+++ AVAILABLE DATA

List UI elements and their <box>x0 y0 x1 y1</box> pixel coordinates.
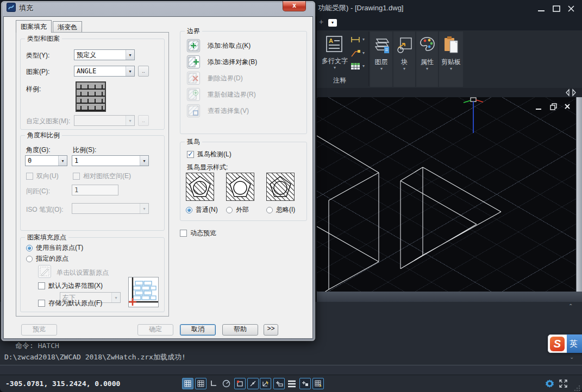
group-title: 角度和比例 <box>25 131 62 139</box>
grid-toggle-icon[interactable] <box>182 378 193 389</box>
app-title: 功能受限) - [Drawing1.dwg] <box>318 0 403 16</box>
type-combobox[interactable]: 预定义 <box>74 49 135 60</box>
island-detect-checkbox[interactable] <box>187 151 194 158</box>
isodraft-toggle-icon[interactable] <box>312 378 324 389</box>
properties-dropdown-icon[interactable] <box>423 66 431 71</box>
ime-collapse-icon[interactable]: ⌄ <box>570 354 574 360</box>
ortho-toggle-icon[interactable] <box>208 378 219 389</box>
layer-dropdown-icon[interactable] <box>378 66 385 71</box>
island-outer-label: 外部 <box>236 205 249 214</box>
scale-label: 比例(S): <box>73 146 96 155</box>
table-icon[interactable] <box>351 62 360 73</box>
specified-origin-row[interactable]: 指定的原点 <box>26 254 68 263</box>
add-pick-points-row[interactable]: 添加:拾取点(K) <box>187 39 251 52</box>
fullscreen-icon[interactable] <box>559 379 568 390</box>
island-style-normal-image[interactable] <box>186 173 214 201</box>
mdi-minimize-icon[interactable] <box>534 104 543 113</box>
panel-layer[interactable]: 图层 <box>370 31 392 87</box>
add-select-objects-icon[interactable] <box>187 55 200 68</box>
leader-icon[interactable] <box>351 49 360 60</box>
default-extent-checkbox[interactable] <box>38 282 45 289</box>
resize-grip[interactable] <box>574 384 580 392</box>
dialog-close-button[interactable]: x <box>283 1 306 11</box>
clipboard-dropdown-icon[interactable] <box>447 66 455 71</box>
panel-properties[interactable]: 属性 <box>416 31 438 87</box>
dynamic-preview-checkbox[interactable] <box>180 230 187 237</box>
group-title: 孤岛 <box>185 138 202 146</box>
settings-gear-icon[interactable] <box>545 378 555 391</box>
remove-boundary-row: 删除边界(D) <box>187 72 243 85</box>
qat-plus-button[interactable]: + <box>319 17 323 26</box>
island-style-ignore-image[interactable] <box>266 173 295 201</box>
angle-combobox[interactable]: 0 <box>25 155 67 166</box>
mtext-dropdown-icon[interactable] <box>331 65 339 70</box>
tab-hatch[interactable]: 图案填充 <box>16 20 52 33</box>
mdi-restore-icon[interactable] <box>549 102 558 113</box>
boundary-group: 边界 添加:拾取点(K) 添加:选择对象(B) 删除边界(D) <box>180 31 307 134</box>
add-select-objects-label: 添加:选择对象(B) <box>208 58 257 67</box>
pattern-browse-button[interactable]: .. <box>138 66 149 77</box>
help-button[interactable]: 帮助 <box>222 324 258 336</box>
island-detect-row[interactable]: 孤岛检测(L) <box>187 150 231 159</box>
minimize-icon[interactable] <box>535 4 547 13</box>
more-options-button[interactable]: >> <box>264 324 278 336</box>
mtext-button[interactable]: 多行文字 <box>319 56 351 66</box>
iso-penwidth-label: ISO 笔宽(O): <box>26 205 64 214</box>
drawing-canvas[interactable] <box>317 97 576 292</box>
autotrack-toggle-icon[interactable] <box>260 378 271 389</box>
cancel-button[interactable]: 取消 <box>180 324 216 336</box>
dyninput-toggle-icon[interactable] <box>273 378 285 389</box>
panel-clipboard[interactable]: 剪贴板 <box>439 31 463 87</box>
double-checkbox-row: 双向(U) <box>26 172 59 181</box>
island-outer-radio[interactable] <box>226 207 233 213</box>
snap-toggle-icon[interactable] <box>195 378 206 389</box>
spacing-input: 1 <box>72 185 118 195</box>
island-normal-radio[interactable] <box>186 207 192 213</box>
osnap-toggle-icon[interactable] <box>234 378 246 389</box>
status-menu-icon[interactable] <box>287 380 296 390</box>
island-detect-label: 孤岛检测(L) <box>197 150 231 159</box>
specified-origin-radio[interactable] <box>26 256 33 262</box>
command-history-line: 命令: HATCH <box>15 341 59 351</box>
pattern-sample-swatch[interactable] <box>76 81 106 112</box>
tab-gradient[interactable]: 渐变色 <box>53 21 82 33</box>
pattern-combobox[interactable]: ANGLE <box>74 66 135 77</box>
island-normal-row[interactable]: 普通(N) <box>186 205 218 214</box>
use-current-origin-row[interactable]: 使用当前原点(T) <box>26 243 83 252</box>
custom-pattern-browse-button: .. <box>138 115 149 126</box>
panel-block[interactable]: 块 <box>393 31 415 87</box>
osnap-tracking-icon[interactable] <box>247 378 259 389</box>
block-dropdown-icon[interactable] <box>400 66 408 71</box>
store-default-checkbox[interactable] <box>38 300 45 307</box>
close-icon[interactable] <box>565 4 577 13</box>
remove-boundary-label: 删除边界(D) <box>208 74 243 83</box>
island-ignore-row[interactable]: 忽略(I) <box>266 205 295 214</box>
dimension-icon[interactable] <box>351 35 360 46</box>
store-default-row[interactable]: 存储为默认原点(F) <box>38 299 102 308</box>
ime-indicator[interactable]: S 英 <box>548 334 582 353</box>
qat-dropdown-icon[interactable]: ▼ <box>328 19 337 27</box>
mtext-icon[interactable]: A <box>326 36 342 54</box>
vertical-scrollbar[interactable] <box>576 97 582 292</box>
use-current-origin-radio[interactable] <box>26 245 33 251</box>
dynamic-preview-row[interactable]: 动态预览 <box>180 229 216 238</box>
leader-dropdown-icon[interactable] <box>362 50 365 55</box>
command-collapse-icon[interactable]: ⌃ <box>568 303 573 309</box>
maximize-icon[interactable] <box>550 4 562 13</box>
default-extent-row[interactable]: 默认为边界范围(X) <box>38 281 103 290</box>
polar-toggle-icon[interactable] <box>221 378 232 389</box>
mdi-close-icon[interactable] <box>563 102 572 113</box>
island-style-outer-image[interactable] <box>226 173 254 201</box>
island-ignore-radio[interactable] <box>266 207 273 213</box>
quick-access-toolbar: + ▼ <box>317 16 582 30</box>
add-pick-points-icon[interactable] <box>187 39 200 52</box>
ime-language-badge[interactable]: 英 <box>567 334 582 353</box>
table-dropdown-icon[interactable] <box>362 64 365 68</box>
add-select-objects-row[interactable]: 添加:选择对象(B) <box>187 55 257 68</box>
command-input[interactable] <box>0 365 582 375</box>
island-outer-row[interactable]: 外部 <box>226 205 249 214</box>
selection-cycling-icon[interactable] <box>299 378 311 389</box>
dimension-dropdown-icon[interactable] <box>362 37 365 42</box>
horizontal-scrollbar[interactable] <box>317 292 582 302</box>
scale-combobox[interactable]: 1 <box>72 155 149 166</box>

++++++

> **PROBLEM TO WORK ON**:
Count the lines of the records that include the word "preview". Give the number by itself.

> **WORKED SOLUTION**:
2